91 . The Fifth Circuit stated: "[E]ven if compounded drugs are effectively made unlawful by the ‘new drug' definition and approval requirements, pharmacists still could continue compounding to the extent allowed by the FDA's enforcement discretion. The FDA did not enforce the 'new drug' requirement against traditional compounding for decades, and the agency’s Compliance Policy Guide declared only a limited intention to conduct future enforcement in cases in which compounding looks more like disguised manufacturing.” Med. Ctr., 536 F.3d at 399.

92 . See, e.g,, supra n. 21 and accompanying text; supra n. 29; Davidson Dec. Ex. 13, "Veterinary Drug Compounding in the US, July 2003,” prepared by Brakke Consulting, Inc., at 5-6 ("There are hundreds of approved animal drugs on the market in the US, but the cost of obtaining FDA-CVM approval for a non-food animal drug is estimated at around $15-20 million and 5 years----Because the anticipated sales volume of most veterinary drugs is far below the $100 million per year mark, and research and development budgets are shrinking, the number of new chemical entities approved by the FDA-CVM has been declining for some time.... All this means there are limited products at a veterinarian’s disposal to treat his or her patients.”).

93 . Cf., e.g., Motor Vehicle Mfrs. Assn. of United States, Inc. v. State Farm Mut. Automobile Ins. Co., 463 U.S. 29, 41-42, 103 S.Ct. 2856, 77 L.Ed.2d 443 (1983) (holding that "[a] settled course of behavior embodies the agency’s informed judgment that, by pursuing that course, it will carry out the policies committed to it by Congress”) (internal quotation omitted); Thomas Jefferson University v. Shalala, 512 U.S. 504, 524 n. 3, 114 S.Ct. 2381, 129 L.Ed.2d 405 (1994) (Thomas, J., dissenting) ("[AJgency conduct, no less than express statements, can effect a construction of statutes or regulations”).

94 . The FDA argues that the federal-state distinction is a red herring because “the FDCA explicitly provides the FDA with authority to regulate drugs that travel through interstate commerce!, and flor that reason alone the Defendants’ drugs are subject to federal oversight.’’ Doc. 60 at 14 (internal citation omitted). This misstates the question. The plain statement rule is implicated because the FDA claims that its authority to regulate within a traditionally state-regulated arena is derived from a seventy-year old statute which is silent on the topic and which has never before been applied to such conduct. For the same reasons, the FDA's reliance upon Sullivan, 332 U.S. at 692-93, 68 S.Ct. 331, as "long ago rejecting] the proposition that traditional state authority limits the FDCA,” Doc. 60 at 14-15, is misplaced.
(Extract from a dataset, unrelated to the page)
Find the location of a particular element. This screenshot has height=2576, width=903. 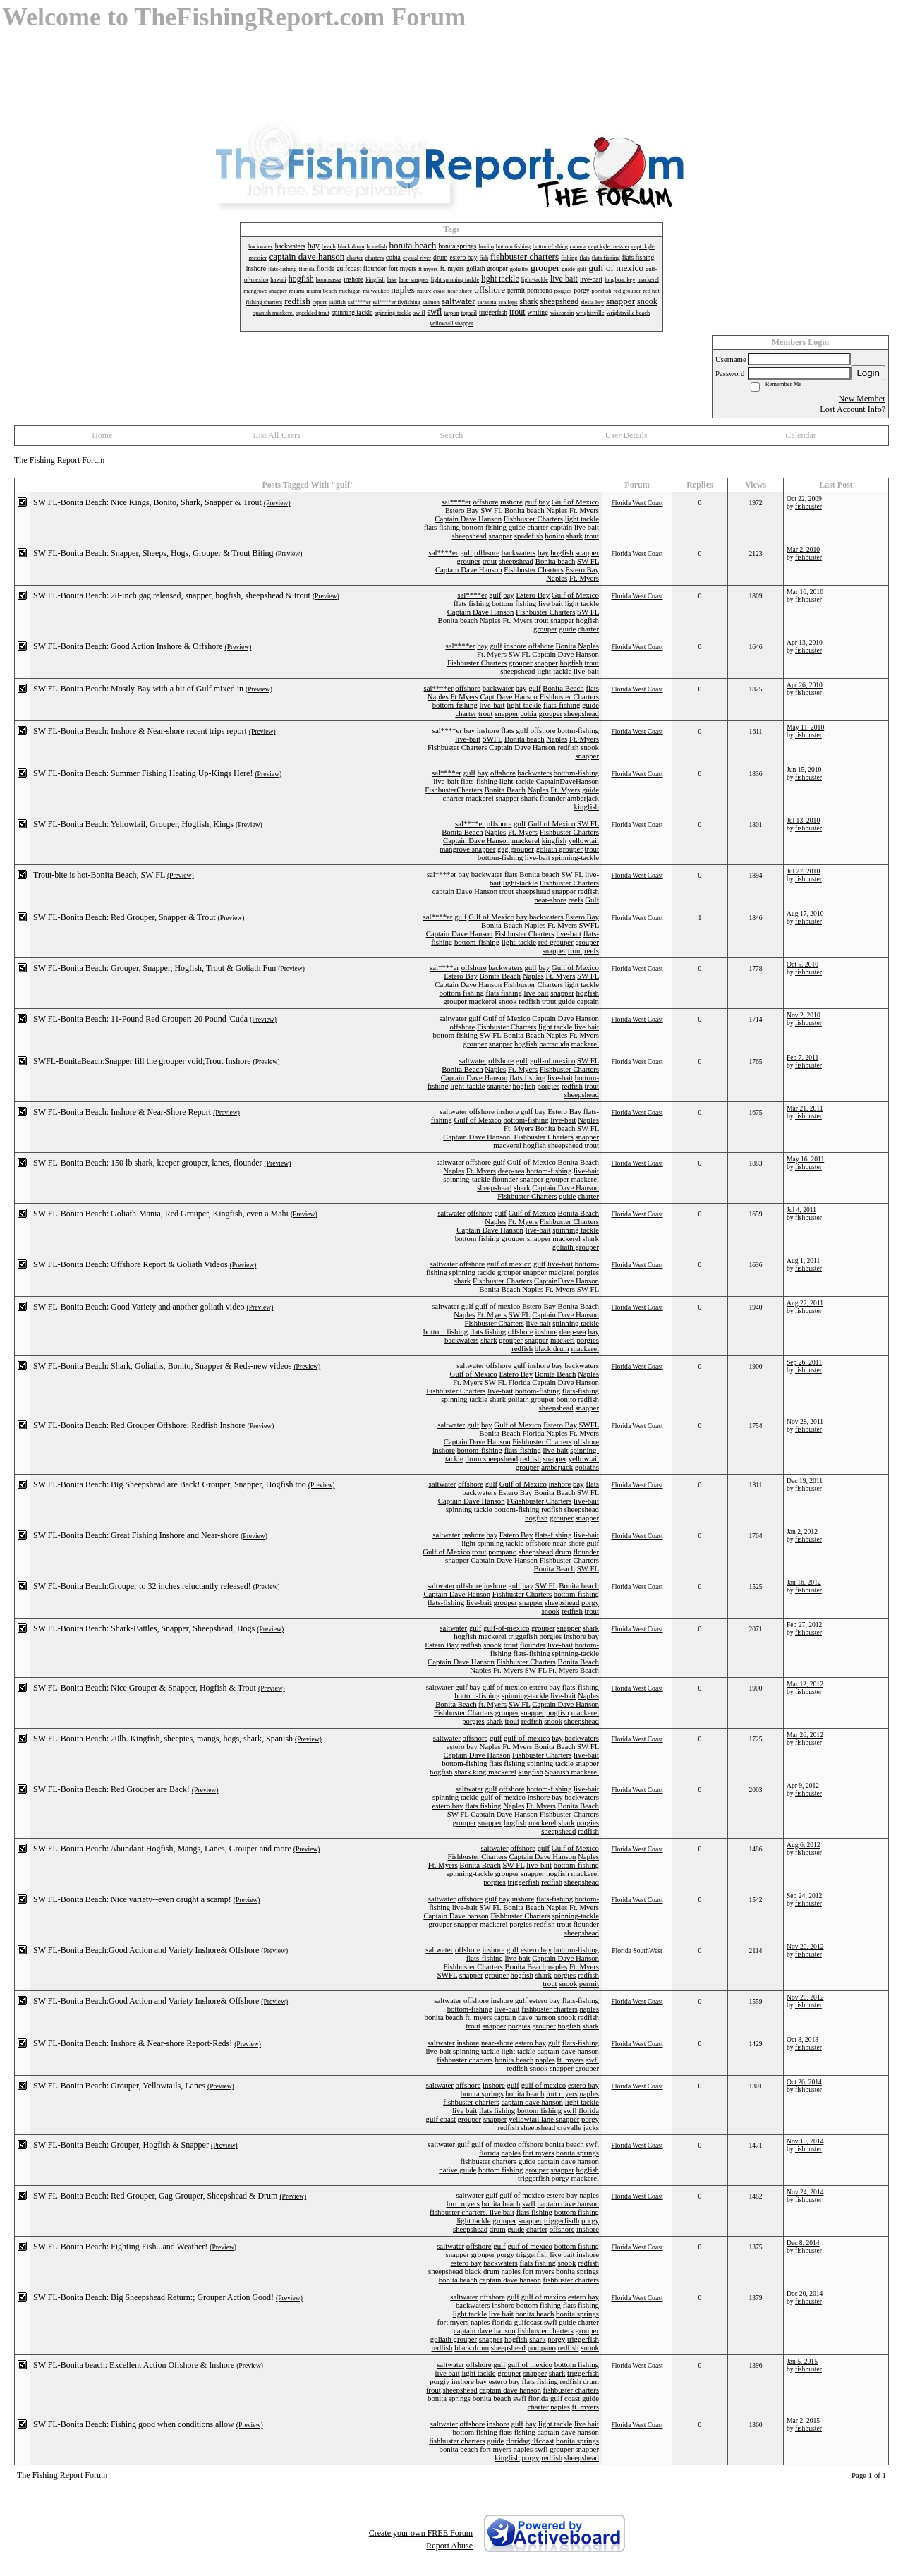 Aug 1, 2011 is located at coordinates (803, 1260). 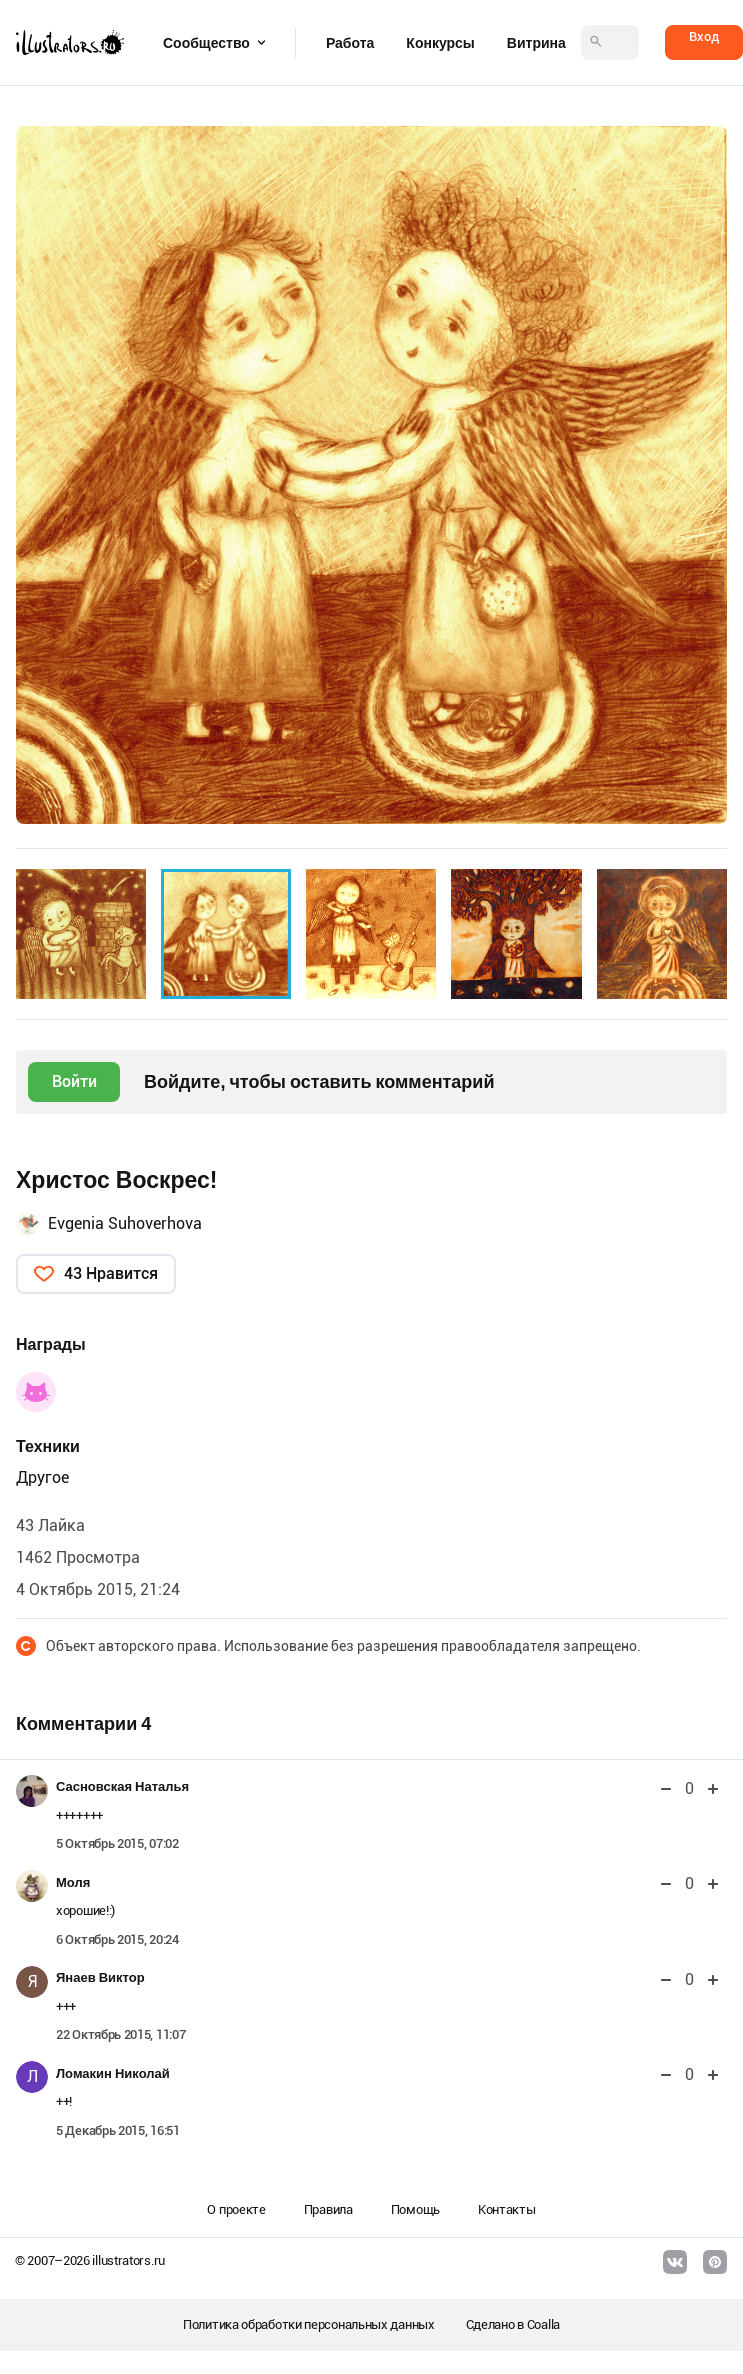 This screenshot has width=743, height=2374. What do you see at coordinates (122, 1786) in the screenshot?
I see `Сасновская Наталья` at bounding box center [122, 1786].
95 . The FDA cites to Kordel v. United States, 335 U.S. 345, 348-49, 69 S.Ct. 106, 93 L.Ed. 52 (1948) as "definitively rejecting]” application of the rule of lenity to the FDCA. This appears to be an overly broad interpretation of Kordel, and the FDA has not otherwise demonstrated that case’s applicability here.

96 . Had the FDA done what it said it would do or, even better, gone through formal rule-making, it might have been able to develop criteria for determining whether a large, interstate compounding pharmacy such as Franck’s is engaging in impermissible manufacturing or permissible, traditional compounding. See W. States, 535 U.S. at 372-73, 122 S.Ct. 1497 (suggesting such criteria); supra n. 45, 83. Though it is not my place to say so, FDA could still choose to follow this alternative course. See supra n. 52 (FDA seeking comments in related area). Or, as it did in the case of tobacco, see Family Smoking Prevention and Tobacco Control Act of 2009, Pub.L. 111-31 (HR 1256) (2009), it could ask Congress for the explicit authority to regulate this practice.

97 . Because of this ruling, the Court need not reach other issues raised by the parties, in-eluding the standards governing the Court's decision whether to grant the FDA injunctive relief.